Generalized and Discriminative Few-Shot Object Detection via SVD-Dictionary Enhancement

Authors: Aming WU, Suqi Zhao, Cheng Deng, Wei Liu

NeurIPS 2021 | Conference PDF | Archive PDF | Plain Text | LLM Run Details

Reproducibility Variable Result LLM Response
Research Type Experimental In the experiments, we separately verify the effectiveness of our method on PASCAL VOC and COCO benchmarks. Particularly, for the 2-shot case in VOC split1, our method significantly outperforms the baseline by 6.2%. Moreover, visualization analysis shows that our method is instrumental in doing FSOD.
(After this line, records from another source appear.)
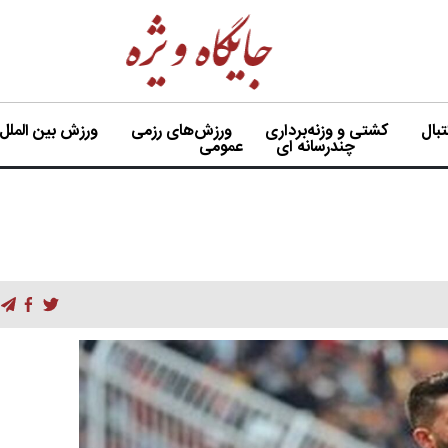
بال
کشتی و وزنه‌برداری
ورزش‌های رزمی
ورزش بین الملل
چندرسانه ای
عمومی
Researcher Affiliation Collaboration Aming Wu1 Suqi Zhao1 Cheng Deng1 Wei Liu2 1 School of Electronic Engineering, Xidian University, Xi an, China 2 Tencent Data Platform amwu@xidian.edu.cn, sqzhao@stu.xidian.edu.cn, chdeng@mail.xidian.edu.cn, wl2223@columbia.edu
Pseudocode No The paper describes the method using textual explanations and mathematical equations, but does not include structured pseudocode or algorithm blocks.
Open Source Code No Code will be available in https: //github.com/Aming Wu/SVD-Dictionary-Enhancement.
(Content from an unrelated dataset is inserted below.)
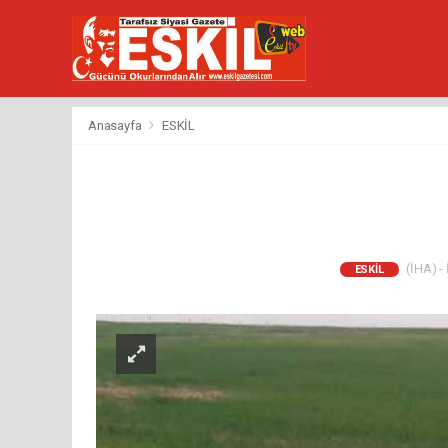
Anasayfa
ESKİL
(İHA) - 
ESKİL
Open Datasets Yes In the experiments, the proposed method is evaluated on PASCAL VOC [6, 7] and COCO [20] benchmarks. We strictly follow the consistent few-shot detection data construction and evaluation protocol [17, 35, 37, 34] to ensure fair and direct comparison.
Dataset Splits Yes For PASCAL VOC, the overall 20 categories are divided into 15 base object categories and 5 new object categories. All base object category data from PASCAL VOC 07+12 trainval sets is available. For each new object category, there exist K instances available and K is set to 1, 2, 3, 5, and 10. Following existing methods [17, 34, 35], we utilize the same three random partitions of base and new object categories, referred to as New Split 1, 2, and 3. And for the predictions on PASCAL VOC 2007 test set, we separately report the results of n AP50 and n AP75. For the 80 categories in COCO, 20 categories overlapped with PASCAL VOC are taken as new object categories. The remaining 60 categories are used as base object categories. The K = 10 and 30 shots detection performance is evaluated on 5,000 images from COCO 2014 validation set.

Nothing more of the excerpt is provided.